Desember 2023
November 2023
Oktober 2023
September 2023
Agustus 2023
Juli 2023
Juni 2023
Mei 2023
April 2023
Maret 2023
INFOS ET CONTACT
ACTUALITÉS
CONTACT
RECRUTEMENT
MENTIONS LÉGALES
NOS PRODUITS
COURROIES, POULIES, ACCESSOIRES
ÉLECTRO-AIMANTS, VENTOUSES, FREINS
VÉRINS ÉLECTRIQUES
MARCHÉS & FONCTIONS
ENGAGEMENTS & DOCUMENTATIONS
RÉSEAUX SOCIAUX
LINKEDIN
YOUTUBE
#####
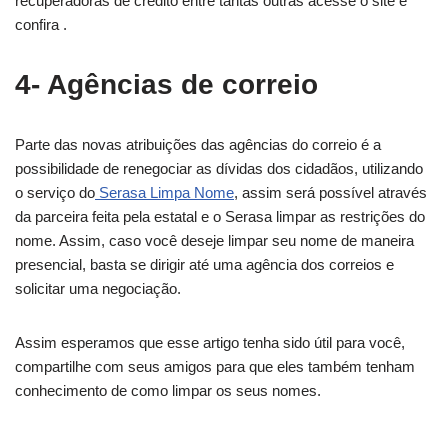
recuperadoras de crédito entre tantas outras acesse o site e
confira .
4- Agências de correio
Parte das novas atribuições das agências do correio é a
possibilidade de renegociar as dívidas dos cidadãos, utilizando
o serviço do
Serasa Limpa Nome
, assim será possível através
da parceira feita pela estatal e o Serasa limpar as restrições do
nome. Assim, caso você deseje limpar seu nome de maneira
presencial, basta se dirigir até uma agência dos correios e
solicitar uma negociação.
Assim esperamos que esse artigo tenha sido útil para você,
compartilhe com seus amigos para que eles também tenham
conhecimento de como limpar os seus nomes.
#####
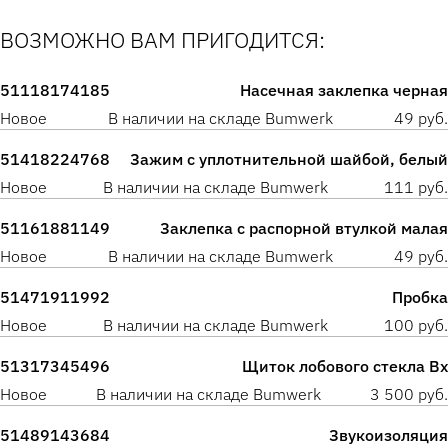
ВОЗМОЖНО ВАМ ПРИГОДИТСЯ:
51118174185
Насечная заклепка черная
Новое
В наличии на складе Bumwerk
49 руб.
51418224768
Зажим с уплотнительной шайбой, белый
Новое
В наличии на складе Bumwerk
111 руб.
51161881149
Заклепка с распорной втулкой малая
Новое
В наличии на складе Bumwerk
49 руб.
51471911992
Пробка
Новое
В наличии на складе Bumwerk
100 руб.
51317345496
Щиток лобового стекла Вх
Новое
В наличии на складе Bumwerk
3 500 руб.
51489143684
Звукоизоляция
#####
*Problem requirements*: From the listing above, repeat exactly the lines starting at the line that includes "Serasa Limpa Nome" and ending at the line that includes "conhecimento de como limpar os seus nomes.", with nothing outside that span.

*Reply to the exercise*:
Serasa Limpa Nome
, assim será possível através
da parceira feita pela estatal e o Serasa limpar as restrições do
nome. Assim, caso você deseje limpar seu nome de maneira
presencial, basta se dirigir até uma agência dos correios e
solicitar uma negociação.
Assim esperamos que esse artigo tenha sido útil para você,
compartilhe com seus amigos para que eles também tenham
conhecimento de como limpar os seus nomes.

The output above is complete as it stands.